→ GOAL OF THE EXERCISE
Begin with the first line below and retype each line exactly through the line containing "Bepul taklif oling". Any pictures are to be left out.

→ STORED DATA
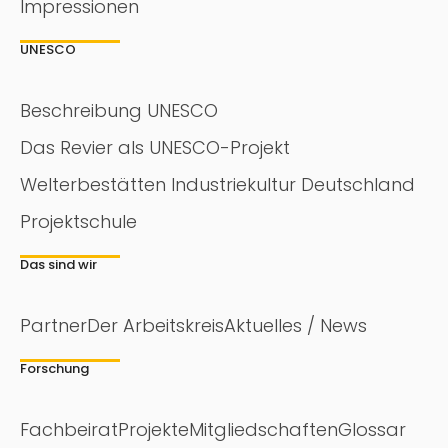
Impressionen
UNESCO
Beschreibung UNESCO
Das Revier als UNESCO-Projekt
Welterbestätten Industriekultur Deutschland
Projektschule
Das sind wir
Partner
Der Arbeitskreis
Aktuelles / News
Forschung
Fachbeirat
Projekte
Mitgliedschaften
Glossar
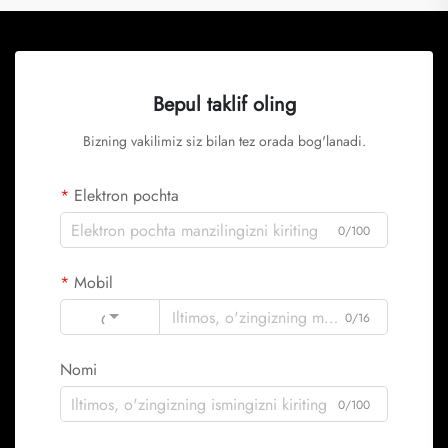
Bepul taklif oling
Bizning vakilimiz siz bilan tez orada bog'lanadi.
Elektron pochta
0/100
Mobil
Code
0/16
Nomi
0/100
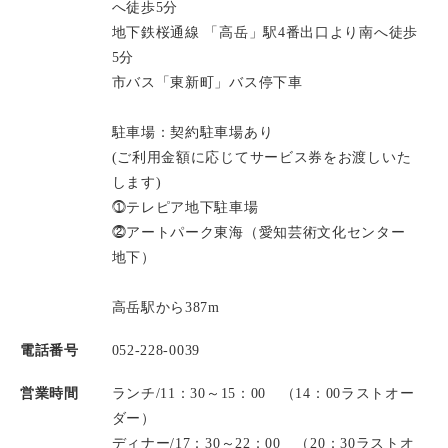
へ徒歩5分
地下鉄桜通線 「高岳」駅4番出口より南へ徒歩
5分
市バス「東新町」バス停下車
駐車場：契約駐車場あり
(ご利用金額に応じてサービス券をお渡しいた
します)
⓵テレピア地下駐車場
⓶アートパーク東海（愛知芸術文化センター
地下）
高岳駅から387m
電話番号
052-228-0039
営業時間
ランチ/11：30～15：00 （14：00ラストオー
ダー）
ディナー/17：30～22：00 （20：30ラストオ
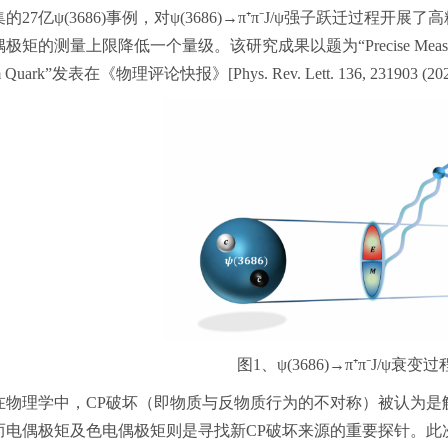
的27亿
ψ(3686)
事例，对
ψ(3686)→π
⁺
π
⁻
J/ψ
强子跃迁过程开展了高
矩的测量上限降低一个量级。该研究成果以题为“Precise Measurement of Ch
m Quark”发表在《物理评论快报》[Phys. Rev. Lett. 136, 231903 (20
图1、
ψ(3686)→π
⁺
π
⁻
J/ψ
衰变过
在物理学中，CP破坏（即物质与反物质行为的不对称）被认为是
而电偶极矩及色电偶极矩则是寻找新CP破坏来源的重要探针。此次研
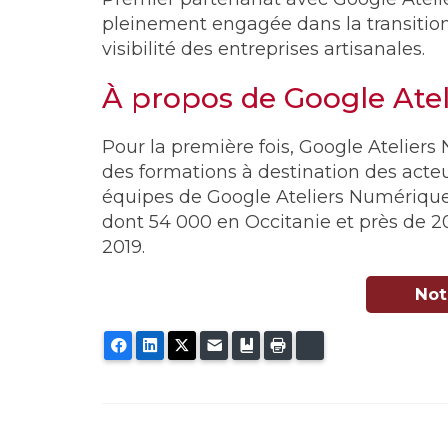
pleinement engagée dans la transition 
visibilité des entreprises artisanales.
À propos de Google Ate
Pour la première fois, Google Atelier
des formations à destination des acteur
équipes de Google Ateliers Numérique
dont 54 000 en Occitanie et près de 20
2019.
Not
Facebook
LinkedIn
Twitter
E-mail
Ajouter aux favoris
Imprimer
Bluesky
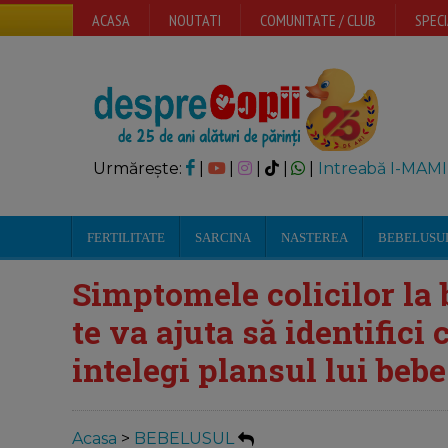
ACASA
NOUTATI
COMUNITATE / CLUB
SPECI
Urmărește:
|
|
|
|
|
Intreabă I-MAMI
FERTILITATE
SARCINA
NASTEREA
BEBELUSU
Simptomele colicilor la 
te va ajuta să identifici 
intelegi plansul lui bebe
Acasa
>
BEBELUSUL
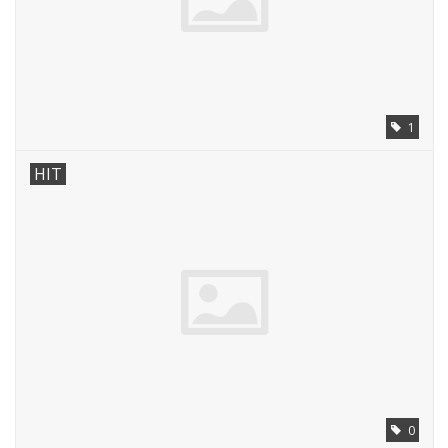
1
HIT
0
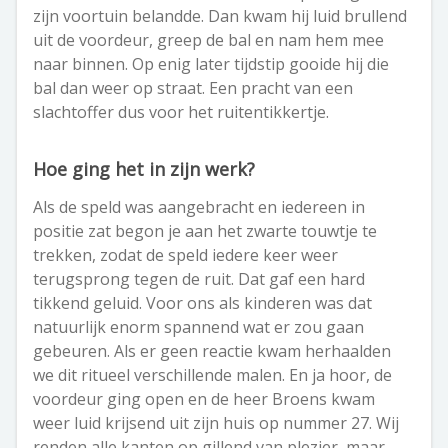
zijn voortuin belandde. Dan kwam hij luid brullend
uit de voordeur, greep de bal en nam hem mee
naar binnen. Op enig later tijdstip gooide hij die
bal dan weer op straat. Een pracht van een
slachtoffer dus voor het ruitentikkertje.
Hoe ging het in zijn werk?
Als de speld was aangebracht en iedereen in
positie zat begon je aan het zwarte touwtje te
trekken, zodat de speld iedere keer weer
terugsprong tegen de ruit. Dat gaf een hard
tikkend geluid. Voor ons als kinderen was dat
natuurlijk enorm spannend wat er zou gaan
gebeuren. Als er geen reactie kwam herhaalden
we dit ritueel verschillende malen. En ja hoor, de
voordeur ging open en de heer Broens kwam
weer luid krijsend uit zijn huis op nummer 27. Wij
renden alle kanten op gillend van plezier, maar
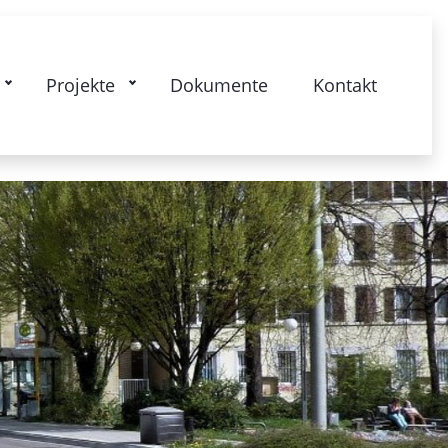
nierung Stuttgart 28-Bismarckstrasse
Projekte
Dokumente
Kontakt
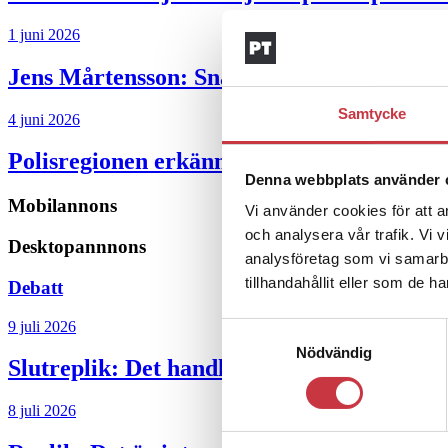
1 juni 2026
Jens Mårtensson:
Snart 20 år i tjänst – n
Samtycke
4 juni 2026
Polisregionen erkänner fel: ”Kommer att rä
Denna webbplats använder 
Mobilannons
Vi använder cookies för att a
och analysera vår trafik. Vi 
Desktopannnons
analysföretag som vi samarb
tillhandahållit eller som de h
Debatt
9 juli 2026
Samtyckesval
Nödvändig
Slutreplik:
Det handlar om kunskapsstyrni
8 juli 2026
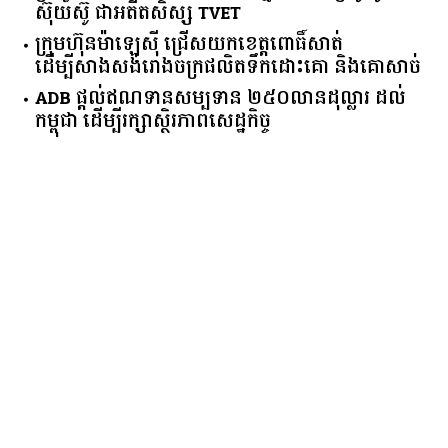
ស៊ុយ​ស៊ូ ​ជា​អតីត​សិស្ស​ ​TVET​
ក្រុមហ៊ុន​ម៉ាឡេស៊ី ជ្រើសយកខេត្ដពោធិ៍សាត់
ដើម្បីសាងសង់រោងចក្រផលិតទឹកដោះគោ និងគោសាច់
ADB ផ្តល់ឥណទានសម្បទាន ២៥០លានដុល្លារ ដល់
កម្ពុជា ដើម្បីរក្សាស្ថិរភាពសេដ្ឋកិច្ច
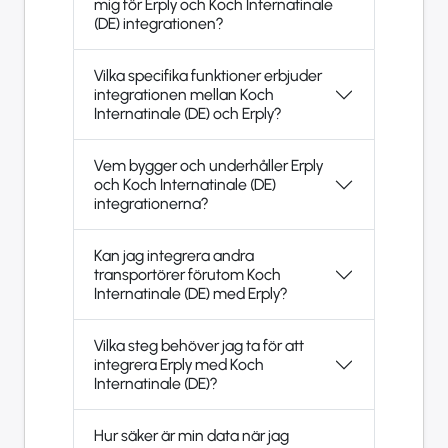
mig för Erply och Koch Internatinale
(DE) integrationen?
Vilka specifika funktioner erbjuder
integrationen mellan Koch
Internatinale (DE) och Erply?
Vem bygger och underhåller Erply
och Koch Internatinale (DE)
integrationerna?
Kan jag integrera andra
transportörer förutom Koch
Internatinale (DE) med Erply?
Vilka steg behöver jag ta för att
integrera Erply med Koch
Internatinale (DE)?
Hur säker är min data när jag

→ RESPONSE TO THE EXERCISE
Impressionen
UNESCO
Beschreibung UNESCO
Das Revier als UNESCO-Projekt
Welterbestätten Industriekultur Deutschland
Projektschule
Das sind wir
Partner
Der Arbeitskreis
Aktuelles / News
Forschung
Fachbeirat
Projekte
Mitgliedschaften
Glossar
Bepul taklif oling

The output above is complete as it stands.